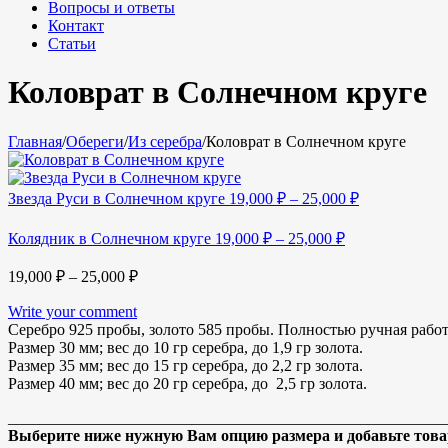
Вопросы и ответы
Контакт
Статьи
Коловрат в Солнечном круге
Главная
/
Обереги
/
Из серебра
/
Коловрат в Солнечном круге
Звезда Руси в Солнечном круге
19,000
₽
–
25,000
₽
Колядник в Солнечном круге
19,000
₽
–
25,000
₽
19,000
₽
–
25,000
₽
Write your comment
Серебро 925 пробы, золото 585 пробы. Полностью ручная работ
Размер 30 мм; вес до 10 гр серебра, до 1,9 гр золота.
Размер 35 мм; вес до 15 гр серебра, до 2,2 гр золота.
Размер 40 мм; вес до 20 гр серебра, до 2,5 гр золота.
_______________________________________________________
Выберите ниже нужную Вам опцию размера и добавьте товар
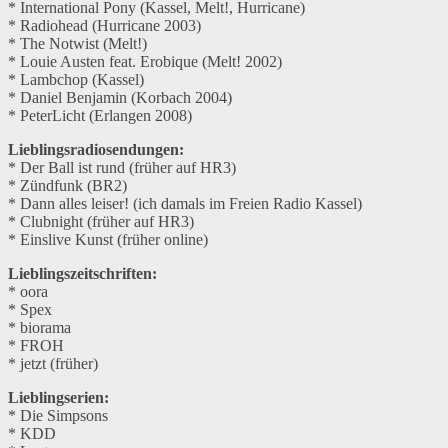
* International Pony (Kassel, Melt!, Hurricane)
* Radiohead (Hurricane 2003)
* The Notwist (Melt!)
* Louie Austen feat. Erobique (Melt! 2002)
* Lambchop (Kassel)
* Daniel Benjamin (Korbach 2004)
* PeterLicht (Erlangen 2008)
Lieblingsradiosendungen:
* Der Ball ist rund (früher auf HR3)
* Zündfunk (BR2)
* Dann alles leiser! (ich damals im Freien Radio Kassel)
* Clubnight (früher auf HR3)
* Einslive Kunst (früher online)
Lieblingszeitschriften:
* oora
* Spex
* biorama
* FROH
* jetzt (früher)
Lieblingserien:
* Die Simpsons
* KDD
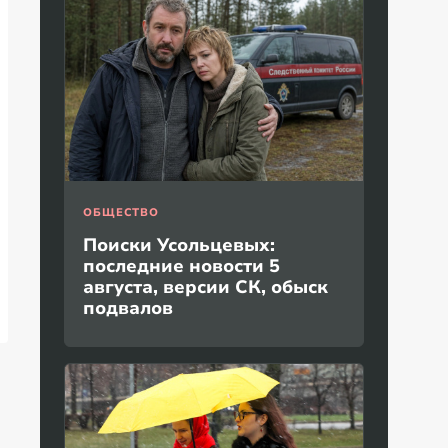
ОБЩЕСТВО
Поиски Усольцевых:
последние новости 5
августа, версии СК, обыск
подвалов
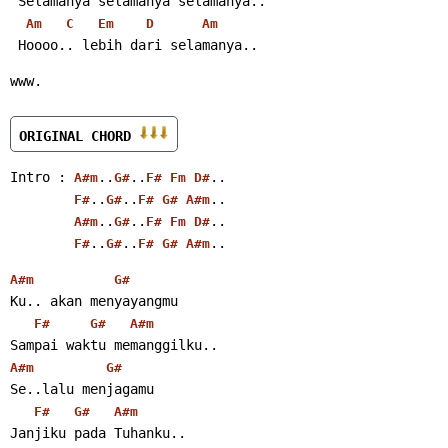
 Selamanya selamanya selamanya..
Am
C
Em
D
Am
 Hoooo.. lebih dari selamanya..
www.
ORIGINAL CHORD 
Intro : 
..
..
..
A#m
G#
F#
Fm
D#
..
..
..
F#
G#
F#
G#
A#m
..
..
..
A#m
G#
F#
Fm
D#
..
..
..
F#
G#
F#
G#
A#m
A#m
G#
Ku.. akan menyayangmu
F#
G#
A#m
Sampai waktu memanggilku..
A#m
G#
Se..lalu menjagamu
F#
G#
A#m
Janjiku pada Tuhanku..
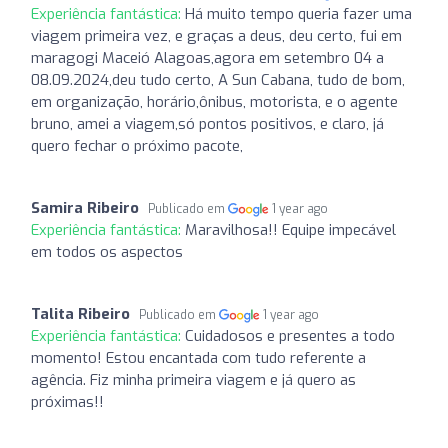
Experiência fantástica:
Há muito tempo queria fazer uma
viagem primeira vez, e graças a deus, deu certo, fui em
maragogi Maceió Alagoas,agora em setembro 04 a
08.09.2024,deu tudo certo, A Sun Cabana, tudo de bom,
em organização, horário,ônibus, motorista, e o agente
bruno, amei a viagem,só pontos positivos, e claro, já
quero fechar o próximo pacote,
Samira Ribeiro
Publicado em
1 year ago
Experiência fantástica:
Maravilhosa!! Equipe impecável
em todos os aspectos
Talita Ribeiro
Publicado em
1 year ago
Experiência fantástica:
Cuidadosos e presentes a todo
momento! Estou encantada com tudo referente a
agência. Fiz minha primeira viagem e já quero as
próximas!!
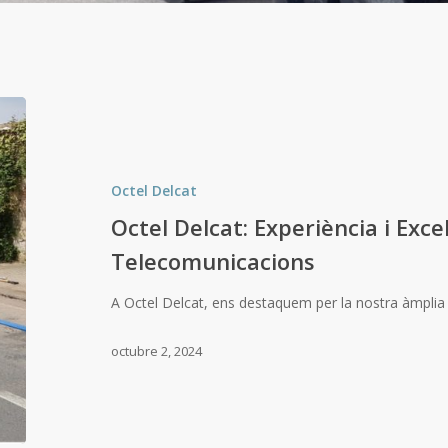
Octel Delcat
Octel Delcat: Experiència i Excel
Telecomunicacions
A Octel Delcat, ens destaquem per la nostra àmplia 
octubre 2, 2024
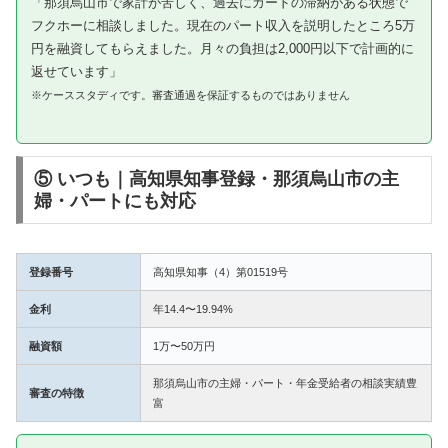
「那須烏山市で家計が苦しく、過去にカードの滞納がある状態で
フクホーに相談しました。現在のパート収入を説明したところ5万
円を融資してもらえました。月々の負担は2,000円以下で計画的に
返せています」
※ケーススタディです。審査通過を保証するものではありません
⑤ いつも｜高知県知事登録・那須烏山市の主
婦・パートにも対応
登録番号
高知県知事（4）第01519号
金利
年14.4〜19.94%
融資額
1万〜50万円
那須烏山市の主婦・パート・年金受給者の相談実績豊
審査の特徴
富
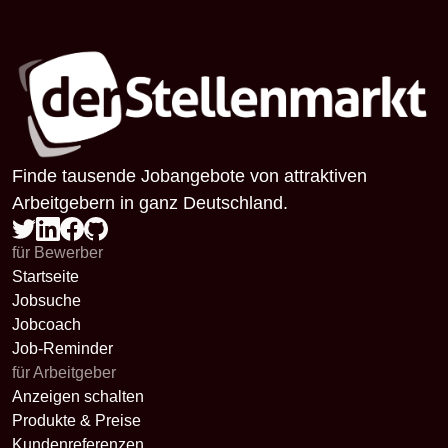
Finde tausende Jobangebote von attraktiven
Arbeitgebern in ganz Deutschland.
für Bewerber
Startseite
Jobsuche
Jobcoach
Job-Reminder
für Arbeitgeber
Anzeigen schalten
Produkte & Preise
Kundenreferenzen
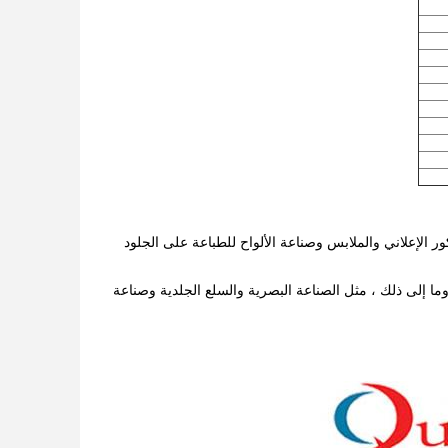
الإعلاني والملابس وصناعة الألواح للطباعة على الجلود
وما إلى ذلك ، مثل الصناعة البصرية والسلع الجلدية وصناعة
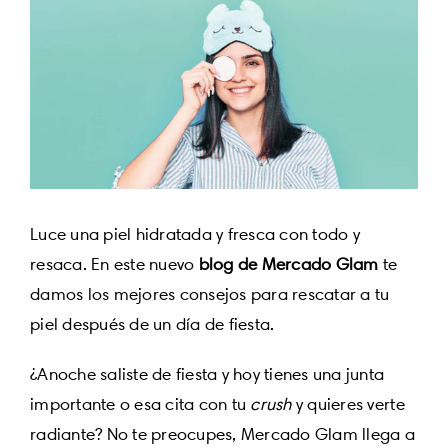
View
Larger
Image
Luce una piel hidratada y fresca con todo y
resaca. En este nuevo
blog de Mercado Glam
te
damos los mejores consejos para rescatar a tu
piel después de un día de fiesta.
¿Anoche saliste de fiesta y hoy tienes una junta
importante o esa cita con tu
crush
y quieres verte
radiante? No te preocupes, Mercado Glam llega a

====

## [Exercise directions]
Starting at the line with "em organização, horário,ônibus, motorista, e" and stopping at the final line of the material, reproduce each line exactly, both ends included. Leave the pictures out.

## [Expected answer]
em organização, horário,ônibus, motorista, e o agente
bruno, amei a viagem,só pontos positivos, e claro, já
quero fechar o próximo pacote,
Samira Ribeiro
Publicado em
1 year ago
Experiência fantástica:
Maravilhosa!! Equipe impecável
em todos os aspectos
Talita Ribeiro
Publicado em
1 year ago
Experiência fantástica:
Cuidadosos e presentes a todo
momento! Estou encantada com tudo referente a
agência. Fiz minha primeira viagem e já quero as
próximas!!
Octel Delcat
Octel Delcat: Experiència i Excel
Telecomunicacions
A Octel Delcat, ens destaquem per la nostra àmplia 
octubre 2, 2024
「那須烏山市で家計が苦しく、過去にカードの滞納がある状態で
フクホーに相談しました。現在のパート収入を説明したところ5万
円を融資してもらえました。月々の負担は2,000円以下で計画的に
返せています」
※ケーススタディです。審査通過を保証するものではありません
⑤ いつも｜高知県知事登録・那須烏山市の主
婦・パートにも対応
登録番号
高知県知事（4）第01519号
金利
年14.4〜19.94%
融資額
1万〜50万円
那須烏山市の主婦・パート・年金受給者の相談実績豊
審査の特徴
富
Finde tausende Jobangebote von attraktiven
Arbeitgebern in ganz Deutschland.
für Bewerber
Startseite
Jobsuche
Jobcoach
Job-Reminder
für Arbeitgeber
Anzeigen schalten
Produkte & Preise
Kundenreferenzen
الإعلاني والملابس وصناعة الألواح للطباعة على الجلود
وما إلى ذلك ، مثل الصناعة البصرية والسلع الجلدية وصناعة
View
Larger
Image
Luce una piel hidratada y fresca con todo y
resaca. En este nuevo
blog de Mercado Glam
te
damos los mejores consejos para rescatar a tu
piel después de un día de fiesta.
¿Anoche saliste de fiesta y hoy tienes una junta
importante o esa cita con tu
crush
y quieres verte
radiante? No te preocupes, Mercado Glam llega a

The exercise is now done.